Feature: PDF Extraction

pipeline/process_books.py — The entry point of the Douto pipeline. Converts legal textbook PDFs into structured markdown files with chapter splitting and YAML frontmatter, preparing them for downstream chunking and enrichment.

PropertyValue
Scriptpipeline/process_books.py (414 lines)
InputPDF files in Knowledge/_staging/input/
OutputMarkdown files in Knowledge/_staging/processed/{slug}/
EngineLlamaParse (LlamaIndex)
Dependenciesllama_parse, asyncio
IdempotentYes — skips already-processed PDFs via marker files
flowchart TD
PDF["PDF in _staging/input/"]
LP["LlamaParse API"]
MD["Full markdown"]
SPLIT["Split by H1/H2"]
CHUNKS["Chapter .md files"]
INDEX["_INDEX.md"]
RAW["_RAW_FULL.md (backup)"]
PDF -->|"Send to API (async)"| LP
LP -->|"Receive markdown"| MD
MD --> SPLIT
SPLIT --> CHUNKS
SPLIT --> INDEX
MD --> RAW

The script scans _staging/input/ for .pdf files that do not have a .processed_{filename} marker file. This marker is created after successful processing, making the operation idempotent.
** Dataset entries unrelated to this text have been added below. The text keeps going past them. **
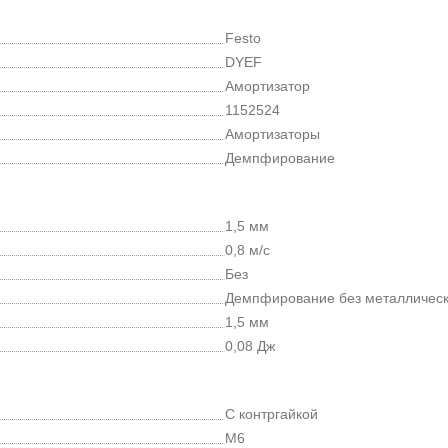
Festo
DYEF
Амортизатор
1152524
Амортизаторы
Демпфирование
1,5 мм
0,8 м/с
Без
Демпфирование без металлическ
1,5 мм
0,08 Дж
С контргайкой
M6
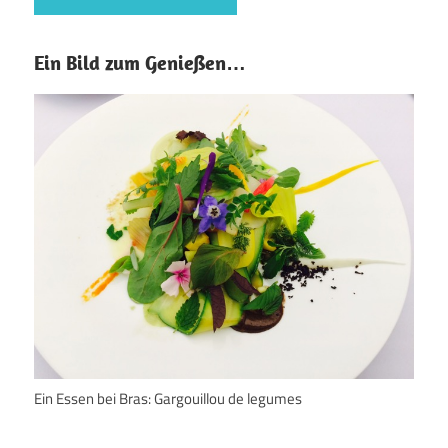
Ein Bild zum Genießen…
Ein Essen bei Bras: Gargouillou de legumes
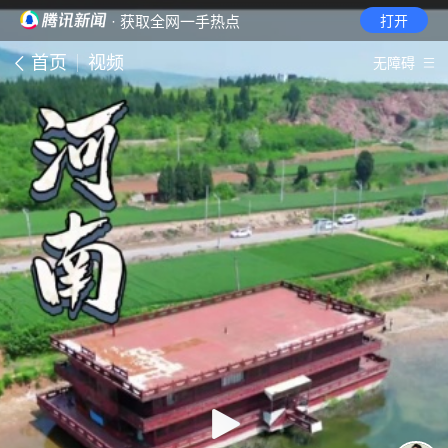
· 获取全网一手热点
打开
首页
视频
无障碍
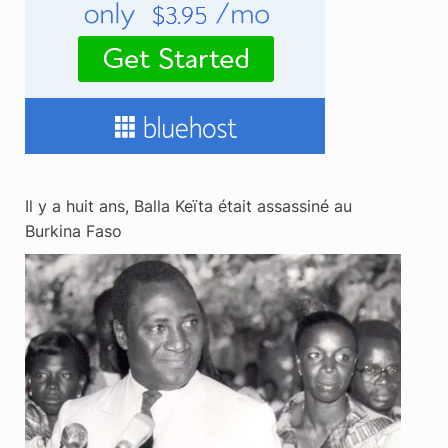
Il y a huit ans, Balla Keïta était assassiné au
Burkina Faso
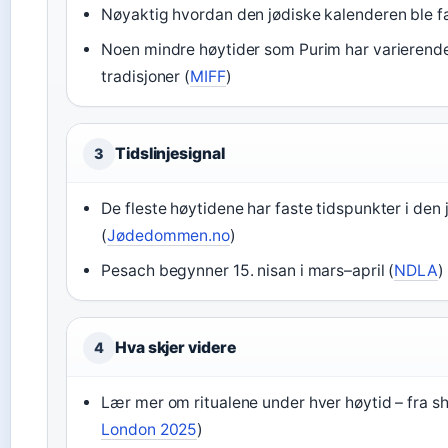
Nøyaktig hvordan den jødiske kalenderen ble fas
Noen mindre høytider som Purim har varierende 
tradisjoner (
MIFF
)
Tidslinjesignal
3
De fleste høytidene har faste tidspunkter i den
(
Jødedommen.no
)
Pesach begynner 15. nisan i mars–april (
NDLA
)
Hva skjer videre
4
Lær mer om ritualene under hver høytid – fra sh
London 2025
)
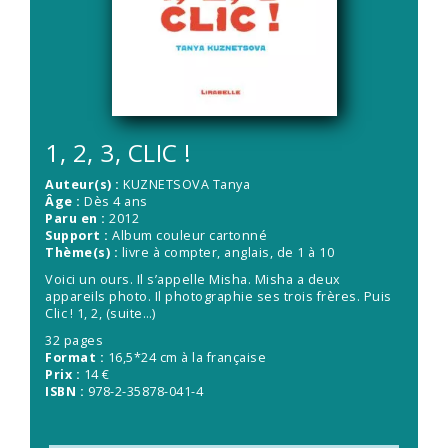
1, 2, 3, CLIC !
Auteur(s) :
KUZNETSOVA Tanya
Âge :
Dès 4 ans
Paru en :
2012
Support :
Album couleur cartonné
Thème(s) :
livre à compter, anglais, de 1 à 10
Voici un ours. Il s’appelle Misha. Misha a deux
appareils photo. Il photographie ses trois frères. Puis
Clic ! 1, 2,
(suite…)
32 pages
Format :
16,5*24 cm à la française
Prix :
14 €
ISBN :
978-2-35878-041-4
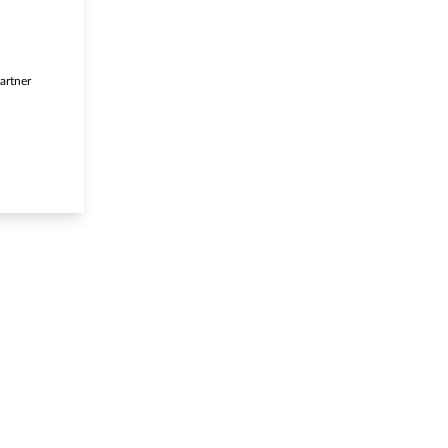
artner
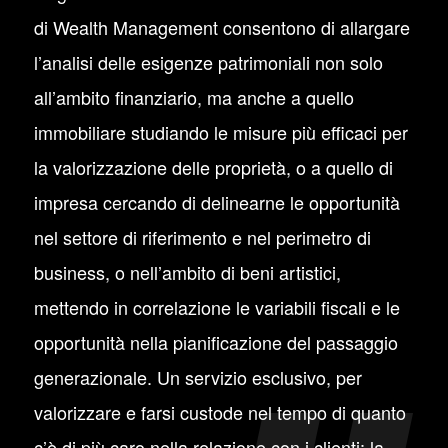
di Wealth Management consentono di allargare
l’analisi delle esigenze patrimoniali non solo
all’ambito finanziario, ma anche a quello
immobiliare studiando le misure più efficaci per
la valorizzazione delle proprietà, o a quello di
impresa cercando di delinearne le opportunità
nel settore di riferimento e nel perimetro di
business, o nell’ambito di beni artistici,
mettendo in correlazione le variabili fiscali e le
opportunità nella pianificazione del passaggio
generazionale. Un servizio esclusivo, per
valorizzare e farsi custode nel tempo di quanto
c’è di più caro nella relazione con i clienti: la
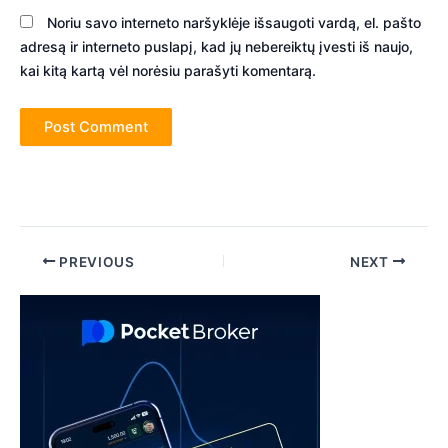
Noriu savo interneto naršyklėje išsaugoti vardą, el. pašto
adresą ir interneto puslapį, kad jų nebereiktų įvesti iš naujo,
kai kitą kartą vėl norėsiu parašyti komentarą.
Post
PREVIOUS
NEXT
navigation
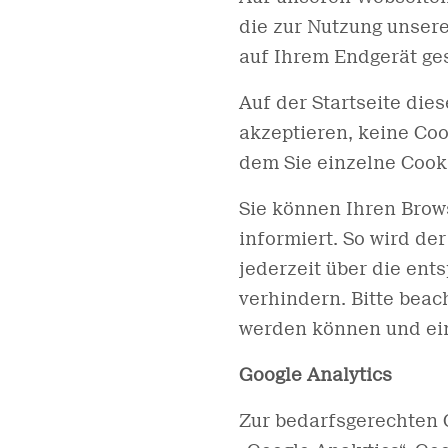
die zur Nutzung unser
auf Ihrem Endgerät ge
Auf der Startseite die
akzeptieren, keine Coo
dem Sie einzelne Cooki
Sie können Ihren Brows
informiert. So wird d
jederzeit über die en
verhindern. Bitte beac
werden können und ein
Google Analytics
Zur bedarfsgerechten 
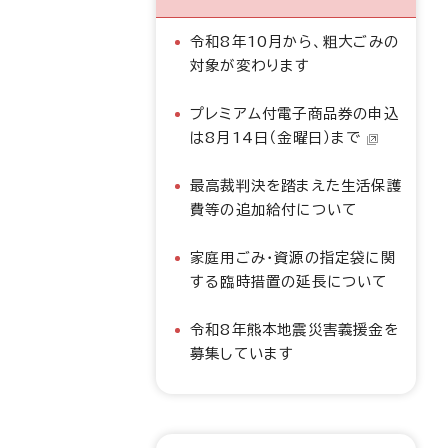
令和8年10月から、粗大ごみの
対象が変わります
プレミアム付電子商品券の申込
は8月14日（金曜日）まで
最高裁判決を踏まえた生活保護
費等の追加給付について
家庭用ごみ・資源の指定袋に関
する臨時措置の延長について
令和8年熊本地震災害義援金を
募集しています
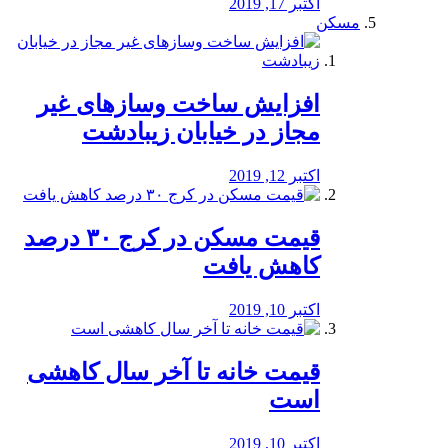
اکتبر 17, 2019
مسکن
افزایش ساخت وسازهای غیر
مجاز در خیابان زیبادشت
اکتبر 12, 2019
️قیمت مسکن در کرج ۳۰ درصد
کاهش یافت
اکتبر 10, 2019
قیمت خانه تا آخر سال کاهشی
است
اکتبر 10, 2019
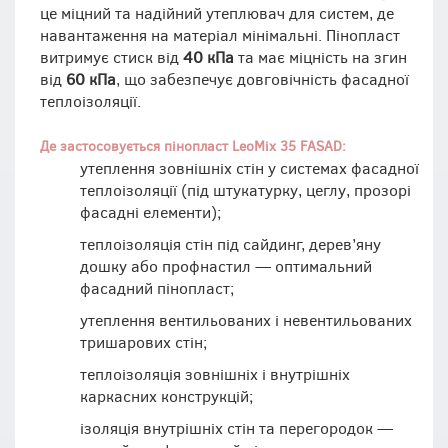
це міцний та надійний утеплювач для систем, де
навантаження на матеріал мінімальні. Пінопласт
витримує стиск від
40 кПа
та має міцність на згин
від
60 кПа
, що забезпечує довговічність фасадної
теплоізоляції.
Де застосовується пінопласт LeoMix 35 FASAD:
утеплення зовнішніх стін у системах фасадної
теплоізоляції (під штукатурку, цеглу, прозорі
фасадні елементи);
теплоізоляція стін під сайдинг, дерев’яну
дошку або профнастил — оптимальний
фасадний пінопласт;
утеплення вентильованих і невентильованих
тришарових стін;
теплоізоляція зовнішніх і внутрішніх
каркасних конструкцій;
ізоляція внутрішніх стін та перегородок —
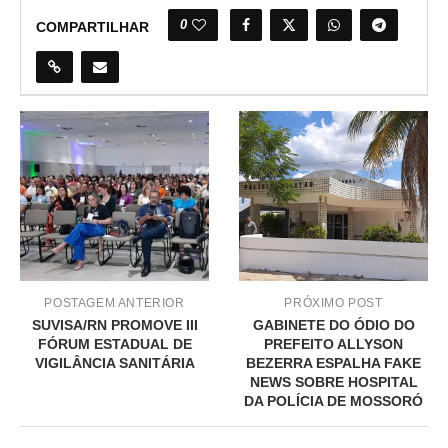
0
COMPARTILHAR
POSTAGEM ANTERIOR
PRÓXIMO POST
SUVISA/RN PROMOVE III
GABINETE DO ÓDIO DO
FÓRUM ESTADUAL DE
PREFEITO ALLYSON
VIGILÂNCIA SANITÁRIA
BEZERRA ESPALHA FAKE
NEWS SOBRE HOSPITAL
DA POLÍCIA DE MOSSORÓ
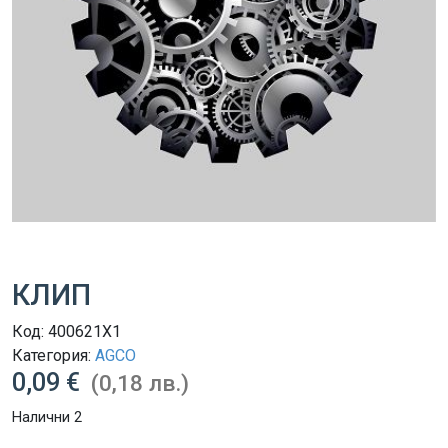
КЛИП
Код:
400621X1
Категория:
AGCO
0,09 €
(0,18 лв.)
Налични 2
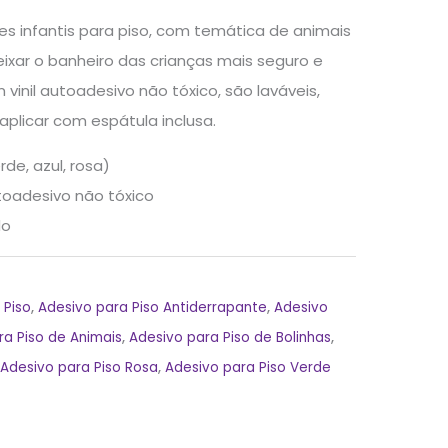
es infantis para piso, com temática de animais
eixar o banheiro das crianças mais seguro e
 vinil autoadesivo não tóxico, são laváveis,
 aplicar com espátula inclusa.
rde, azul, rosa)
utoadesivo não tóxico
do
 Piso
,
Adesivo para Piso Antiderrapante
,
Adesivo
ra Piso de Animais
,
Adesivo para Piso de Bolinhas
,
,
Adesivo para Piso Rosa
,
Adesivo para Piso Verde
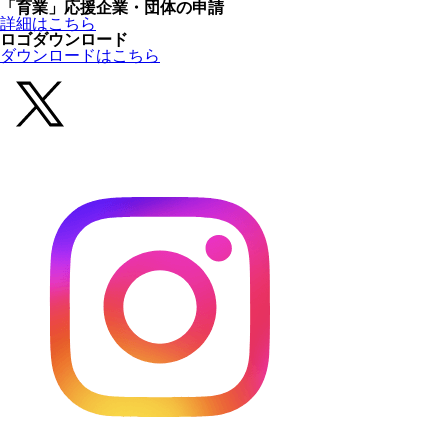
「育業」応援企業・団体の申請
詳細はこちら
ロゴダウンロード
ダウンロードはこちら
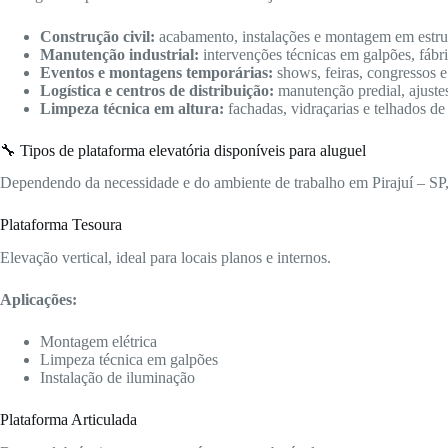
Construção civil:
acabamento, instalações e montagem em estrutu
Manutenção industrial:
intervenções técnicas em galpões, fábric
Eventos e montagens temporárias:
shows, feiras, congressos e
Logística e centros de distribuição:
manutenção predial, ajuste
Limpeza técnica em altura:
fachadas, vidraçarias e telhados de
🔧 Tipos de plataforma elevatória disponíveis para aluguel
Dependendo da necessidade e do ambiente de trabalho em Pirajuí – SP, 
Plataforma Tesoura
Elevação vertical, ideal para locais planos e internos.
Aplicações:
Montagem elétrica
Limpeza técnica em galpões
Instalação de iluminação
Plataforma Articulada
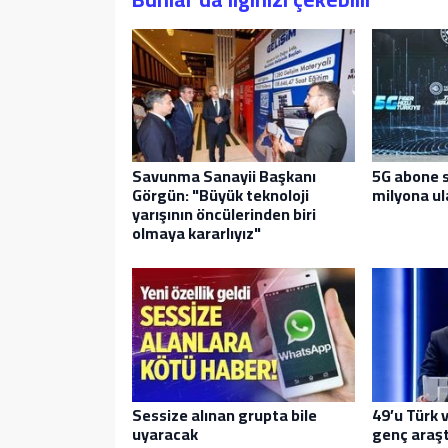
Savunma Sanayii Başkanı
5G abone s
Görgün: "Büyük teknoloji
milyona ul
yarışının öncülerinden biri
olmaya kararlıyız"
Sessize alınan grupta bile
49’u Türk v
uyaracak
genç araşt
Each PDF is sent to the LlamaParse cloud API with configurable extraction tier:

TierUse CaseCost
fastQuick extraction without formatting, cheapestLow
cost_effectiveBest cost-benefit for clean digital text (default)Medium
agenticScanned PDFs or complex layoutsHigh

The parser is configured for Portuguese (language="pt") with 2 workers:

parser = LlamaParse(
result_type="markdown",
num_workers=2,
verbose=True,
language="pt",
)
documents = await parser.aload_data(str(pdf_path))

The split_into_chapters() function divides the markdown output by H1 (#) and H2 (##) headers. Each chapter becomes an independent chunk:

def split_into_chapters(markdown_text: str, filename: str) -> list[dict]:
lines = markdown_text.split('\n')
chunks = []
current_chunk = {
"title": "Introdução / Pré-textual",
"level": 0,
"content": [],
"page_hint": ""
}
parent_title = filename
for line in lines:
h1_match = re.match(r'^# (.+)$', line)
h2_match = re.match(r'^## (.+)$', line)
if h1_match or h2_match:
# Save previous chunk if it has substantial content
if current_chunk["content"]:
content_text = '\n'.join(current_chunk["content"]).strip()
if len(content_text) > 100: # ignore very small chunks
chunks.append({
"title": current_chunk["title"],
"parent": parent_title,
"content": content_text
})
# Start new chunk...

Key design decisions:

  • H1 headers set the parent title context. Subsequent H2 chunks inherit it as parent_title > section_title.
  • Minimum content threshold: chunks with fewer than 100 characters are discarded.
  • Fallback: if no headers are detected, the entire document becomes a single chunk.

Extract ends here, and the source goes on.